**TASK STATEMENT:** Keep the wording of every entry intact in your copy, and omit the pictures.

**DATA SECTION:**
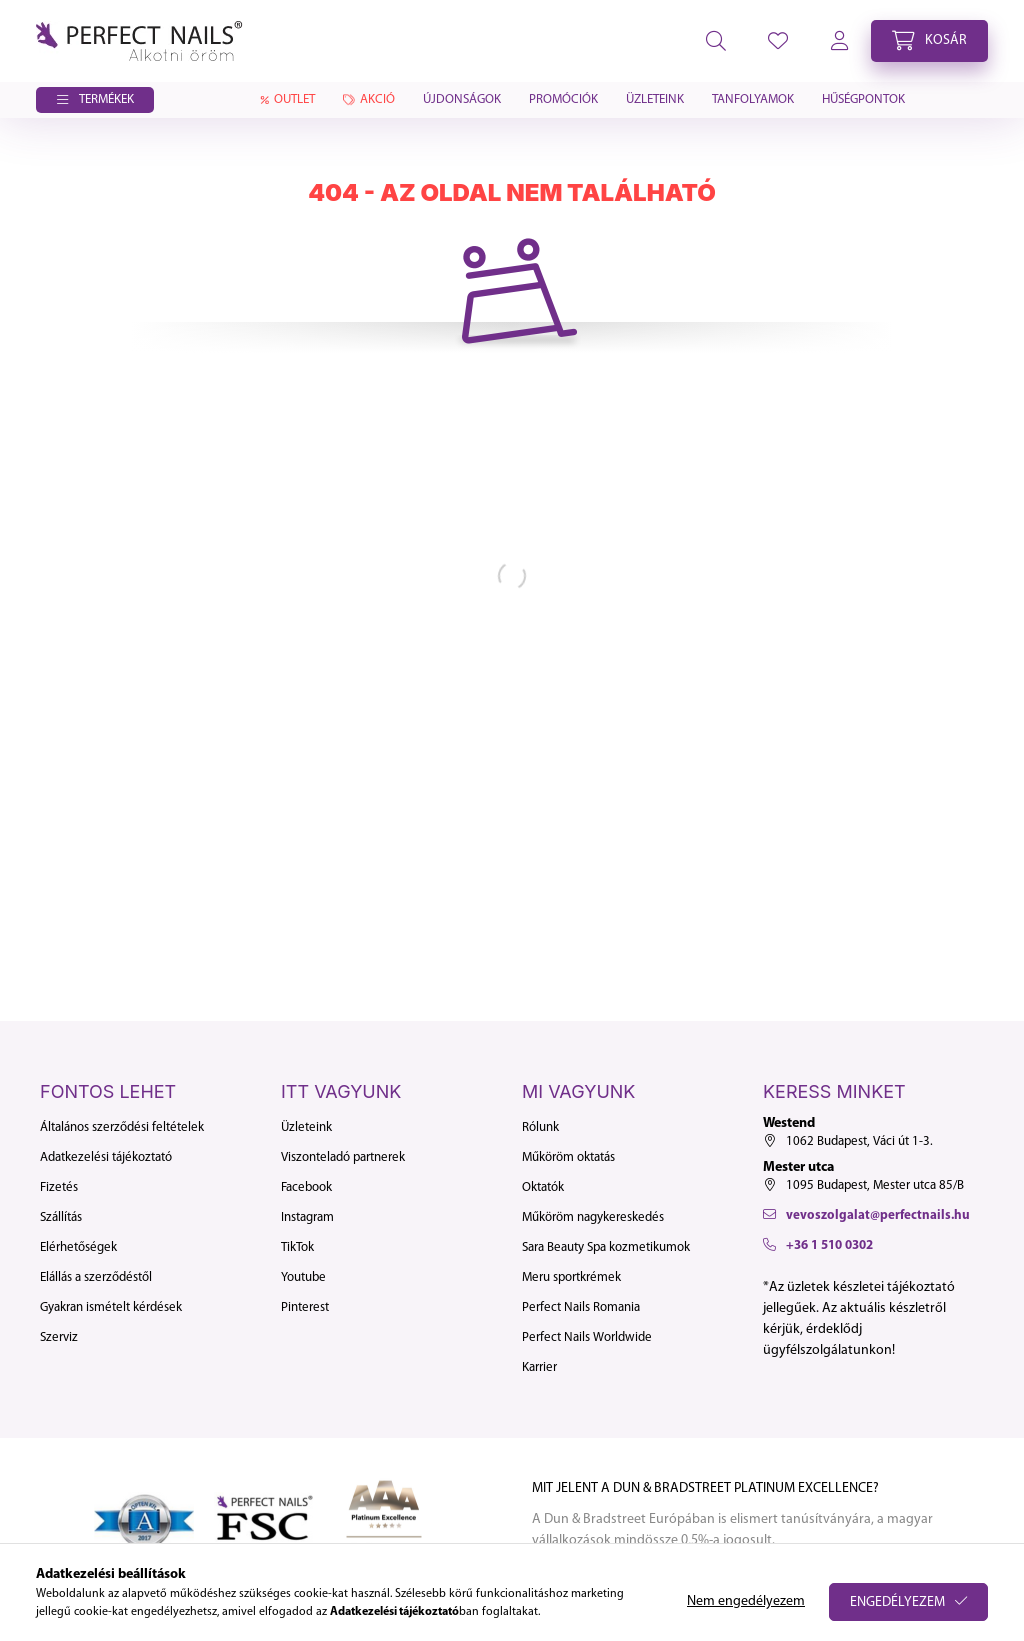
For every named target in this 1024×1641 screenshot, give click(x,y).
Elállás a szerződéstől (96, 1277)
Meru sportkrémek (571, 1277)
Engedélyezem (897, 1602)
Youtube (303, 1277)
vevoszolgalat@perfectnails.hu (878, 1215)
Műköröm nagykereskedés (593, 1217)
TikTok (297, 1247)
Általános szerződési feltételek (122, 1127)
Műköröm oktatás (568, 1157)
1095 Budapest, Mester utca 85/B (875, 1185)
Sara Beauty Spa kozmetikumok (606, 1247)
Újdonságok (462, 99)
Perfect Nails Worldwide (587, 1337)
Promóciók (563, 99)
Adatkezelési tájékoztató (106, 1157)
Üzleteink (655, 99)
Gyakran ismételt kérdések (111, 1307)
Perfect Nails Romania (581, 1307)
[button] (95, 100)
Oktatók (543, 1187)
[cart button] (929, 41)
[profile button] (778, 41)
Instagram (307, 1217)
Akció (369, 99)
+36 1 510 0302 (829, 1245)
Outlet (286, 99)
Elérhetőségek (78, 1247)
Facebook (306, 1187)
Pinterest (305, 1307)
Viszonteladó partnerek (343, 1157)
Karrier (539, 1367)
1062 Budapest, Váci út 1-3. (859, 1141)
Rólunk (540, 1127)
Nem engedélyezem (746, 1601)
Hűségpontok (863, 99)
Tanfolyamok (753, 99)
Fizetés (59, 1187)
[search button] (716, 41)
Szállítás (61, 1217)
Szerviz (59, 1337)
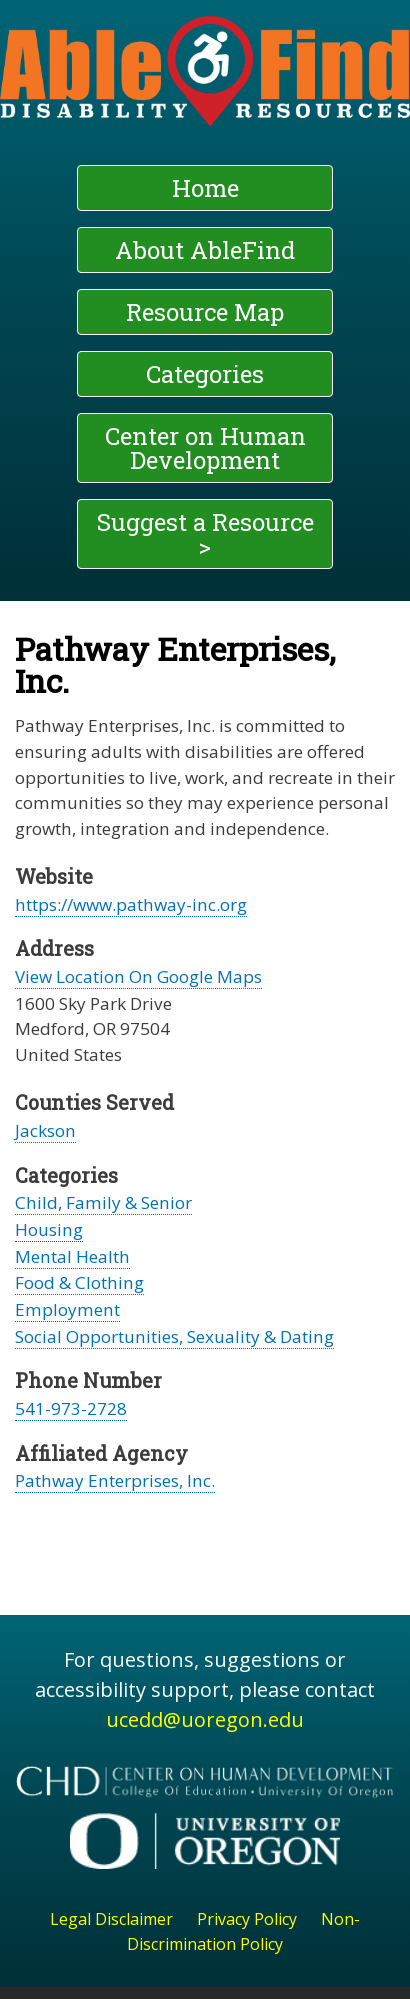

**OUTPUT OF THE EXERCISE:**
For every named target in this 1024×1641 screenshot, give click(x,y).
Elállás a szerződéstől (96, 1277)
Meru sportkrémek (571, 1277)
Engedélyezem (897, 1602)
Youtube (303, 1277)
vevoszolgalat@perfectnails.hu (878, 1215)
Műköröm nagykereskedés (593, 1217)
TikTok (297, 1247)
Általános szerződési feltételek (122, 1127)
Műköröm oktatás (568, 1157)
1095 Budapest, Mester utca 85/B (875, 1185)
Sara Beauty Spa kozmetikumok (606, 1247)
Újdonságok (462, 99)
Perfect Nails Worldwide (587, 1337)
Promóciók (563, 99)
Adatkezelési tájékoztató (106, 1157)
Üzleteink (655, 99)
Gyakran ismételt kérdések (111, 1307)
Perfect Nails Romania (581, 1307)
[button] (95, 100)
Oktatók (543, 1187)
[cart button] (929, 41)
[profile button] (778, 41)
Instagram (307, 1217)
Akció (369, 99)
+36 1 510 0302 (829, 1245)
Outlet (286, 99)
Elérhetőségek (78, 1247)
Facebook (306, 1187)
Pinterest (305, 1307)
Viszonteladó partnerek (343, 1157)
Karrier (539, 1367)
1062 Budapest, Váci út 1-3. (859, 1141)
Rólunk (540, 1127)
Nem engedélyezem (746, 1601)
Hűségpontok (863, 99)
Tanfolyamok (753, 99)
Fizetés (59, 1187)
[search button] (716, 41)
Szállítás (61, 1217)
Szerviz (59, 1337)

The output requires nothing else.